Baltic In The Baltic

I woke this morning relieved to find yesterday’s unforgivingly icy breeze had abated. This glacial wind rendering my body heat as frigorific as temperatures experienced during 1980’s nights out on Newcastle’s Quayside and Bigg Market.

A deeply uncomfortable coldness not abetted by being bereft of a coat, even in sub-zero temperatures. Sartorial stupidity that ensured that most Friday nights I’d be baltic in the Baltic (a pub on the city’s Quayside at that time).

Most people knew the lack of overcoat/anorak during chilly Tyneside winters, was a foolhardy clothing strategy. However, if you turned up with an outer clothing layer more than a sweater you’d be exposing yourself to inevitable questioning of your constitutional resilience.

A lad wearing a coat being deemed weak, catapulting them down their mates pecking order of people they’d want beside them when stood in the metaphorical trenches of life.

Entering a Newcastle pub with chattering teeth from the onset of hyperthermia, exacerbated further by ordering a cold lager, was common place in my late teens/early 20’s. Consequently, Bigg Market evenings between November and February became more akin to Arctic survival training than a comfortable booze up with mates.

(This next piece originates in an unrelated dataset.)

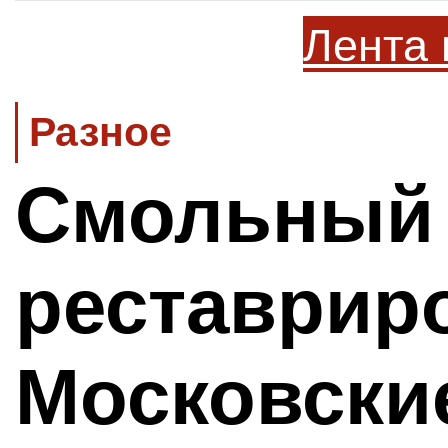
Лента 
Разное
Смольный 
реставрир
Московски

I’ve not researched this, however it stands to reason that this masochistic dress code when socialising must’ve meant being a Tyneside coat retailer can’t have been a lucrative business. Their demographic market being restricted to the elderly, along with kids who were made to wear them in their fledgling years by parents who didn’t practise what they preached when it came to keeping warm outdoors.


I don’t recall if I even owned a coat in my late teens and early twenties. If I did I’d imagine, like George Michael at the time, it stayed in the closet.

Even though tolerated, if truth be told, wearing a sweater on winter nights out was frowned upon by many. The lads I drank with on Tyneside only accepting the adorning of wool jumpers after one of our number, who for anonymity purposes I’ll call Egbert Nobacon, became cryogenically frozen while queuing to get into The Half Moon pub on the Bigg Market.

An incident that resulted in Egbert taking two weeks to thaw out. On his return to consciousness he told how he’d embarked on a utopian dream while frozen. Experiencing visions of a place where it was deemed acceptable to wear a coat; a society with reps for missold Personal Payment Insurance would ring you up to provide you with untold riches for doing nothing…… Foresight which all seemed very far fetched in 1985

As teenager’s got towards the age they’d be recklessly braving the elements in search of alcoholic refreshment in Newcastle’s renowned drinking spots, some would train in preparation for their inauguration into surviving winter temperatures bereft of coats.

One of those lads, Jordan Croaker from Deckham, spent three hours a week in Low Fell butcher Ronnie Keith’s walk in freezer…… From my own perspective, twice weekly my preparation for dealing with cold came through visits to my future in-laws home; a place where I was always guaranteed a frosty welcome…… I’ve no idea what became of Jordan Croaker; I just hope he’s not still in Ronnie’s freezer!!